Re: [PATCH] shmem: add support for user extended attributes

Christian Brauner <brauner@xxxxxxxxxx> · Tue, 15 Aug 2023 10:23:53 +0200

On Tue, Aug 15, 2023 at 09:46:22AM +0200, Franklin “Snaipe” Mathieu wrote:
> On Tue, Aug 15, 2023 at 5:52 AM Hugh Dickins <hughd@xxxxxxxxxx> wrote:
> >
> > Thanks for the encouragement.  At the time that I wrote that (20 July)
> > I did not expect to get around to it for months.  But there happens to
> > have been various VFS-involving works going on in mm/shmem.c recently,
> > targeting v6.6: which caused me to rearrange priorities, and join the
> > party with tmpfs user xattrs, see
> >
> > https://lore.kernel.org/linux-fsdevel/e92a4d33-f97-7c84-95ad-4fed8e84608c@xxxxxxxxxx/
> >
> > Which Christian Brauner quickly put into his vfs.git (vfs.tmpfs branch):
> > so unless something goes horribly wrong, you can expect them in v6.6.
> 
> That's great to hear, thanks!
> 
> > There's a lot that you wrote above which I have no understanding of
> > whatsoever (why would user xattrs stop rmdir failing?? it's okay, don't
> > try to educate me, I don't need to know, I'm just glad if they help you).
> >
> > Though your mention of "unprivileged" does make me shiver a little:
> > Christian will understand the implications when I do not, but I wonder
> > if my effort to limit the memory usage of user xattrs to "inode space"
> > can be be undermined by unprivileged mounts with unlimited (or default,
> > that's bad enough) nr_inodes.
> >
> > If so, that won't endanger the tmpfs user xattrs implementation, since
> > the problem would already go beyond those: can an unprivileged mount of
> > tmpfs allow its user to gobble up much more memory than is good for the
> > rest of the system?
> 
> I don't actually know; I'm no expert in that area.
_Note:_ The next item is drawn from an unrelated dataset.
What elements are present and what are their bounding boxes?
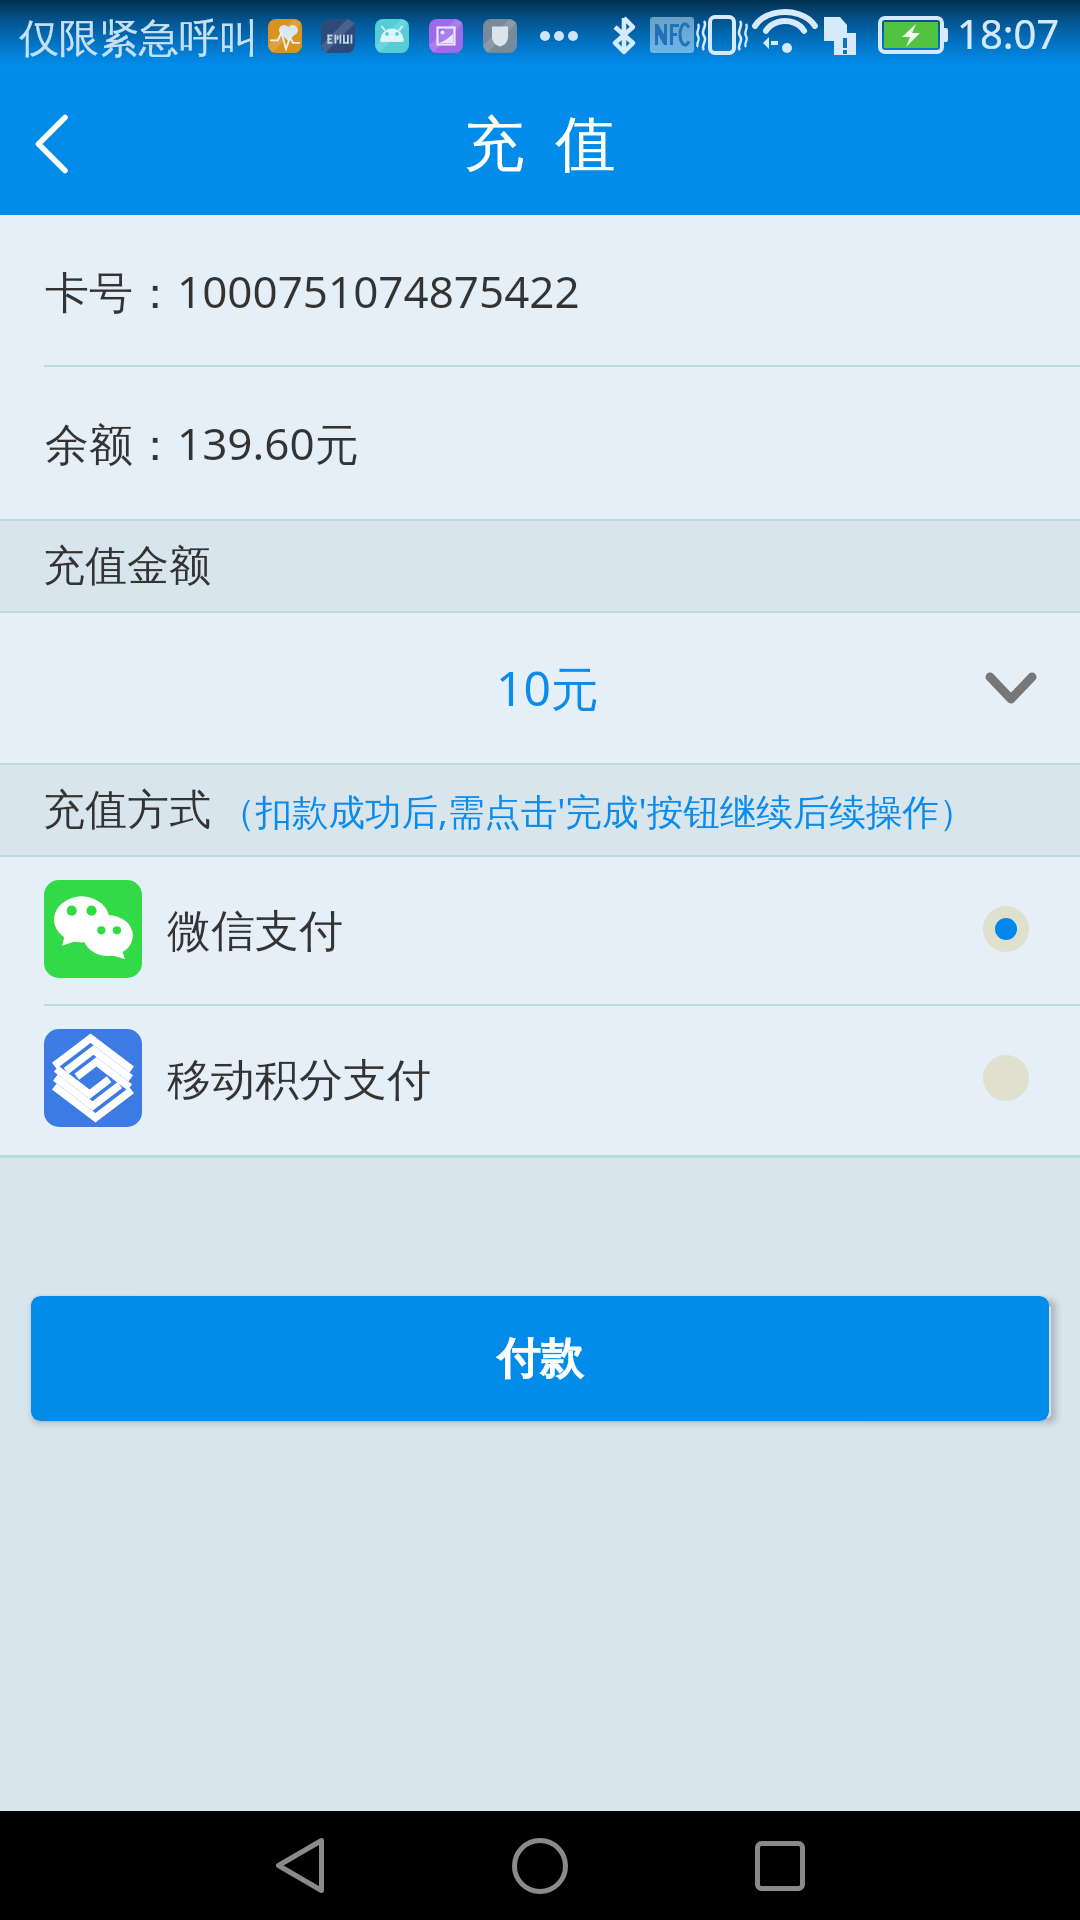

That said, these
> tmpfses are themselves attached to an unprivileged mount namespace, so
> it would certainly be my assumption that in the case of an OOM
> condition, the OOM killer would keep trying to kill processes in that
> mount namespace until nothing else references it and all tmpfs mounts
> can be reclaimed, but then again, that's only my assumption and not
> necessarily reality.
> 
> That said, I got curious and decided to experiment; I booted a kernel
> in a VM with 1GiB of memory and ran the following commands:
> 
>     $ unshare -Umfr bash
>     # mount -t tmpfs tmp /mnt -o size=1g
>     # dd if=/dev/urandom of=/mnt/oversize bs=1M count=1000
> 
> After about a second, the OOM killer woke up and killed bash then dd,
> causing the mount namespace to be collected (and with it the tmpfs).
> So far, so good.
> 
> I got suspicious that what I was seeing was that these were the only
> reasonable candidates for the OOM killer, because there were no other
> processes in that VM besides them & init, so I modified slightly the
> experiment:
> 
>     $ dd if=/dev/zero of=/dev/null bs=10M count=10000000000 &
>     $ unshare -Umfr bash
>     # mount -t tmpfs tmp /mnt -o size=1g
>     # dd if=/dev/urandom of=/mnt/oversize bs=1M count=1000
> 
> The intent being that the first dd would have a larger footprint than
> the second because of the large block size, yet it shouldn't be killed
> if the tmpfs usage was accounted for in processes in the mount
> namespace. What happened however is that both the outer dd and the
> outer shell got terminated, causing init to exit and with it the VM.
> 
> So, it's likely that there's some more work to do in that area; I'd
> certainly expect the OOM killer to take the overall memory footprint
> of mount namespaces into account when selecting which processes to
> kill. It's also possible my experiment was flawed and not
> representative of a real-life scenario, as I clearly have interacted
> with misbehaving containers before, which got killed when they wrote
> too much to tmpfs. But then again, my experiment also didn't take
> memory cgroups into account.

So mount namespaces are orthogonal to that and they would be the wrong
layer to handle this.

Note that an unprivileged user (regular or via containers) on the system
can just exhaust all memory in various ways. Ultimately the container or
user would likely be taken down by in-kernel OOM or systemd-oomd or
similar tools under memory pressure.

Of course, all that means is that untrusted workloads need to have
cgroup memory limits. That also limits tmpfs instances and prevents
unprivileged user from using all memory.

If you don't set a memory limit then yes, the container might be able to
exhaust all memory but that's a bug in the container runtime. Also, at
some point the OOM killer or related userspace tools will select the
container init process for termination at which point all the namespaces
and mounts go away. That's probably what you experience as misbehaving
containers. The real bug there is probably that they're allowed to run
without memory limits in the first place.